Negli anni Novanta, per rispettare i parametri di Maastricht, i governi italiani decisero di (s)vendere il patrimonio pubblico e di cancellare e abbattere tutti gli investimenti in infrastrutture. L’effetto sul rapporto debito/Pil fu immediato e riuscimmo ad entrare nell’euro. Non avendo però modificato la struttura produttiva e non avendo maturato una visione di sviluppo del Paese in poco tempo la nostra economia divenne insostenibile. Come una azienda che non facendo investimenti, licenziando i dipendenti e non avendo nessuna strategia di prodotto o di mercato, alla fine è destinata a portare i libri in tribunale.

Passata la breve euforia della moneta unica il primo stormir di fronde, la crisi dei subprime, fa venire tutti i nodi al pettine rendendo evidente la difficoltà nel governare economie tanto diverse con un’unica moneta e una unica politica monetaria. La colpa fu data ai Piigs (Portogallo, Italia, Irlanda, Grecia e Spagna) e alla sostenibilità dei loro debiti. Non potendo agire sul cambio e l’inflazione o sui trasferimenti interni, cose con cui l’Italia si è tenuta in qualche modo insieme, nacquero le politiche di rigore. A tutti quelli che danno la colpa di tutto sempre e comunque alla politica e ai partiti ricordo che il 5 agosto 2011, a firma Draghi-Trichet, l’Europa inviò una lettera di prescrizioni al governo Berlusconi. Tutti i punti di quella lettera furono attuati dai governi Monti e Renzi.
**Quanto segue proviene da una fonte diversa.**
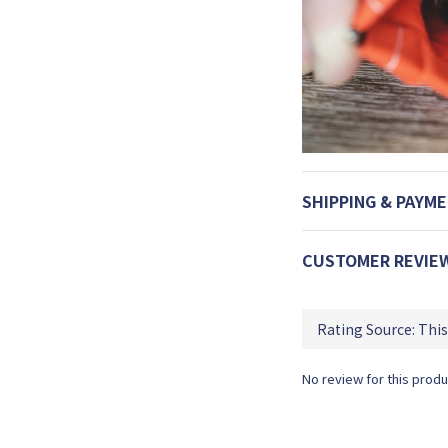
SHIPPING & PAYM
CUSTOMER REVIE
No review for this produ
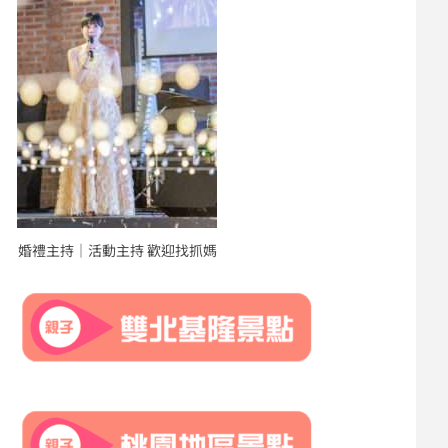
婚禮主持｜活動主持 歡迎找抓媽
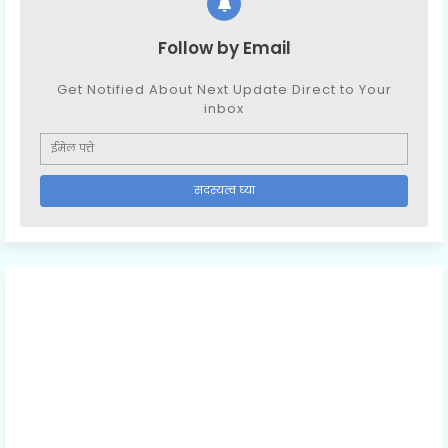
Follow by Email
Get Notified About Next Update Direct to Your
inbox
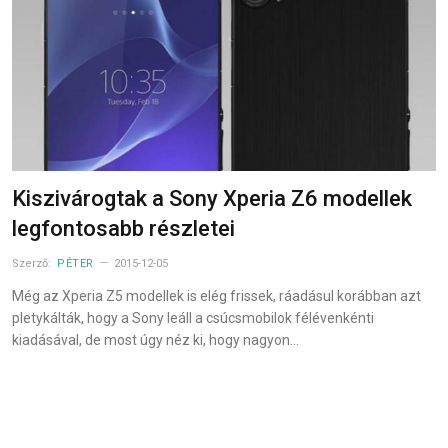
Kiszivárogtak a Sony Xperia Z6 modellek
legfontosabb részletei
Szerző:
PÉTER
2015-12-05
Még az Xperia Z5 modellek is elég frissek, ráadásul korábban azt
pletykálták, hogy a Sony leáll a csúcsmobilok félévenkénti
kiadásával, de most úgy néz ki, hogy nagyon…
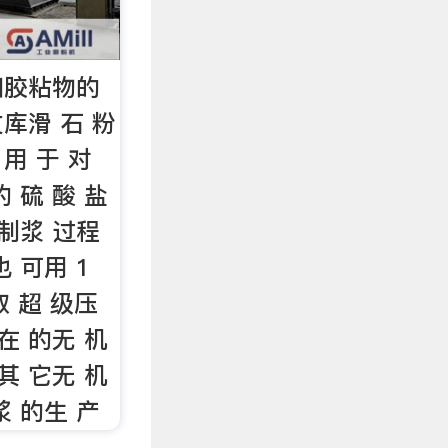
和胶粘物的
库滑 石 粉
 用 于 对
的 硫 酸 盐
 制浆 过程
也 可用 1
取 超 级压
 在 的无 机
 其 它无 机
浆 的生 产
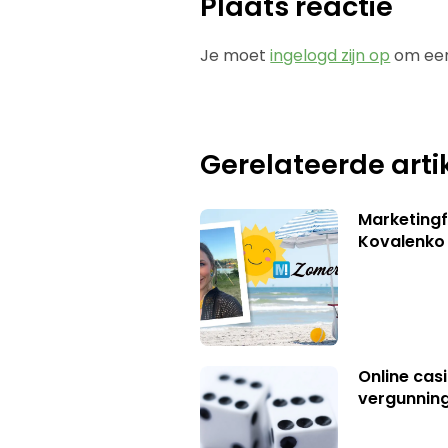
Plaats reactie
Je moet
ingelogd zijn op
om een
Gerelateerde arti
Marketingf
Kovalenko
Online casi
vergunning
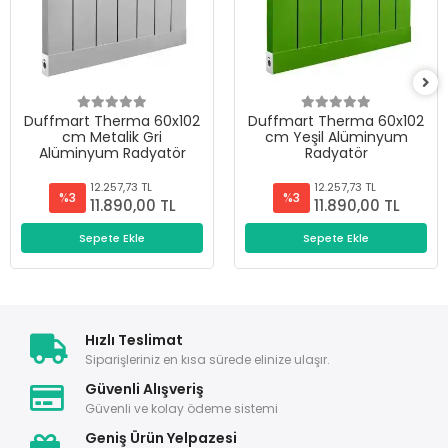
Duffmart Therma 60x102
Duffmart Therma 60x102
cm Metalik Gri
cm Yeşil Alüminyum
Alüminyum Radyatör
Radyatör
12.257,73 TL
12.257,73 TL
%3
%3
11.890,00 TL
11.890,00 TL
Sepete Ekle
Sepete Ekle
Hızlı Teslimat
Siparişleriniz en kısa sürede elinize ulaşır.
Güvenli Alışveriş
Güvenli ve kolay ödeme sistemi
Geniş Ürün Yelpazesi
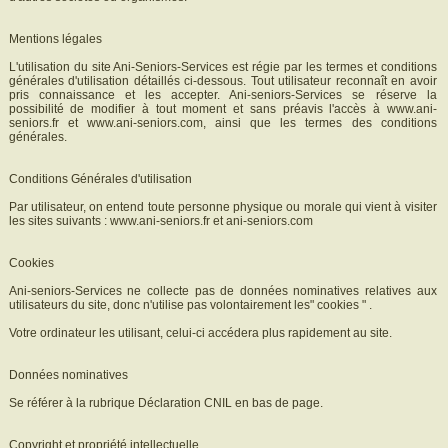
Mentions légales
L'utilisation du site Ani-Seniors-Services est régie par les termes et conditions
générales d'utilisation détaillés ci-dessous. Tout utilisateur reconnaît en avoir
pris connaissance et les accepter. Ani-seniors-Services se réserve la
possibilité de modifier à tout moment et sans préavis l'accès à www.ani-
seniors.fr et www.ani-seniors.com, ainsi que les termes des conditions
générales.
Conditions Générales d'utilisation
Par utilisateur, on entend toute personne physique ou morale qui vient à visiter
les sites suivants : www.ani-seniors.fr et ani-seniors.com
Cookies
Ani-seniors-Services ne collecte pas de données nominatives relatives aux
utilisateurs du site, donc n'utilise pas volontairement les" cookies " .
Votre ordinateur les utilisant, celui-ci accédera plus rapidement au site.
Données nominatives
Se référer à la rubrique Déclaration CNIL en bas de page.
Copyright et propriété intellectuelle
La politica, sobbarcandosi tutto l’onere della conseguente impopolarità, i compiti a casa li fece e li fa sempre. Il punto è che erano compiti palesemente sbagliati. Nel 2017 nell’allegato al DEF del governo Gentiloni c’è scritto nero su bianco che quelle politiche, solo dal 2012 al 2015, ci costarono 300 miliardi di Pil, con conseguente aumento del debito pubblico. Ora per prosperare occorre questa riforma della giustizia, liberalizzare le spiagge e la gestione di tutti i beni pubblici, oppure è fondamentale il limite del prelievo di contanti? Si dice che serva per ottenere i fondi del Pnrr, nella presunta certezza che il conseguente aumento di debito produca miracoli. Cosa di cui dubito visto che il Pnrr, di nuovo, non modifica la struttura produttiva del Paese e non prevede infrastrutture significative proprio nell’area a maggior potenziale e che potrebbe diventare il centro logistico del Sud Europa.
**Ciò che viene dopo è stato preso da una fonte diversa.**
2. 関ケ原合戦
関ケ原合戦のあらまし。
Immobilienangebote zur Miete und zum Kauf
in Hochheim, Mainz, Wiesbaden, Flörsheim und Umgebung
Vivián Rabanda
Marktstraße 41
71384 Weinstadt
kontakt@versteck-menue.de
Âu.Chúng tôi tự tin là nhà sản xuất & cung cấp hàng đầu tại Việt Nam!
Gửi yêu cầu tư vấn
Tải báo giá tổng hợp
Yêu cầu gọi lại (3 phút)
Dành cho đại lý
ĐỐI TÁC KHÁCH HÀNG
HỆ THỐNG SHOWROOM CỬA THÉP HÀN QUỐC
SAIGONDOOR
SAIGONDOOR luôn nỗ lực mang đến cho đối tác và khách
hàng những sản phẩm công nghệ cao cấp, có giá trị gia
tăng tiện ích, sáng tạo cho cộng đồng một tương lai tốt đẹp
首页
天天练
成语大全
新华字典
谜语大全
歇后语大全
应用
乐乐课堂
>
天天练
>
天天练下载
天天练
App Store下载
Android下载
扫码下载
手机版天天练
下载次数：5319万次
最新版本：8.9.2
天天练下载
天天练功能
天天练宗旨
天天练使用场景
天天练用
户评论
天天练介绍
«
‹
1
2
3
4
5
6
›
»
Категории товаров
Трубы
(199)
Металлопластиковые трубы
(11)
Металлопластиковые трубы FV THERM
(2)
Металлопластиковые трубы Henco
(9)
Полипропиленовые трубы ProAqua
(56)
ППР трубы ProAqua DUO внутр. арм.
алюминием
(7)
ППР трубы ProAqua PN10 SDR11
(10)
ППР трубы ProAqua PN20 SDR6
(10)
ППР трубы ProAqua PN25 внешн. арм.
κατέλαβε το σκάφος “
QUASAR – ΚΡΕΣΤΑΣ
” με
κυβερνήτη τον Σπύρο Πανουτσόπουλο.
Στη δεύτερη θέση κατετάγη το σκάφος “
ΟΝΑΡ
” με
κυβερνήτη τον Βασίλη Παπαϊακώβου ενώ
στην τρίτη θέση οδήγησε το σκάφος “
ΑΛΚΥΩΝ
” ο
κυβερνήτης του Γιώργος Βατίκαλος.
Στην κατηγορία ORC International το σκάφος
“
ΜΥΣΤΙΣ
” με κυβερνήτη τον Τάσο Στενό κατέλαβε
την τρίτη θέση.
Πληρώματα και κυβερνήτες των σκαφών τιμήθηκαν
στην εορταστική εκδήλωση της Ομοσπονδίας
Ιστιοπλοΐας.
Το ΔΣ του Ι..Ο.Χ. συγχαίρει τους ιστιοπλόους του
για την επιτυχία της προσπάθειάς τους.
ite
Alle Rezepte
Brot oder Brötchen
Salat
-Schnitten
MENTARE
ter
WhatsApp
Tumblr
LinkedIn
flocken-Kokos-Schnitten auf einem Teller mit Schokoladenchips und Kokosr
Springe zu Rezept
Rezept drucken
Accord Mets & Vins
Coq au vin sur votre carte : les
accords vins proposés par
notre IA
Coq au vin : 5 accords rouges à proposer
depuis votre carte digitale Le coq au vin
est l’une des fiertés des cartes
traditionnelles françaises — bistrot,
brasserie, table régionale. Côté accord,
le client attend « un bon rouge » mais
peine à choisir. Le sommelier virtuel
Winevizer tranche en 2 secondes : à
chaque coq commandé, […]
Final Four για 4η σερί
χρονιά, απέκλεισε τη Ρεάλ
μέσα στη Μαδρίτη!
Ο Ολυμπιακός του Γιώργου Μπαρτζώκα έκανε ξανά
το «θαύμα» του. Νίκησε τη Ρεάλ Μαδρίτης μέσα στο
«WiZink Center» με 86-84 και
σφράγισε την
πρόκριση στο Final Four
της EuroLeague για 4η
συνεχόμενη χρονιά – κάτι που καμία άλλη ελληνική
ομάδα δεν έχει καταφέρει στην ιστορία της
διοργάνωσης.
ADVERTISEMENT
Quando il Presidente della Repubblica dice “Poteri economici sovranazionali tendono a prevalere e a imporsi, aggirando il processo democratico”, credo che si riferisca proprio a quelle burocrazie liberiste rappresentate da Mario Draghi che da 30 anni ci somministrano, consapevolmente o meno, ricette sbagliate per fatti concludenti.

Da trent’anni ci raccontiamo che la politica italiana è incapace, quindi occorrono cessioni continue di sovranità all’Europa. Questa ci impone ricette che non funzionano ma che la politica applica. Continuiamo a dar la colpa alla politica e quindi facciamo ulteriori cessioni di sovranità e democrazia: e così via, precipitando in una spirale senza fondo. La salvezza? È come Porta Lodovica del paradosso di Umberto Eco: per questa via non esiste.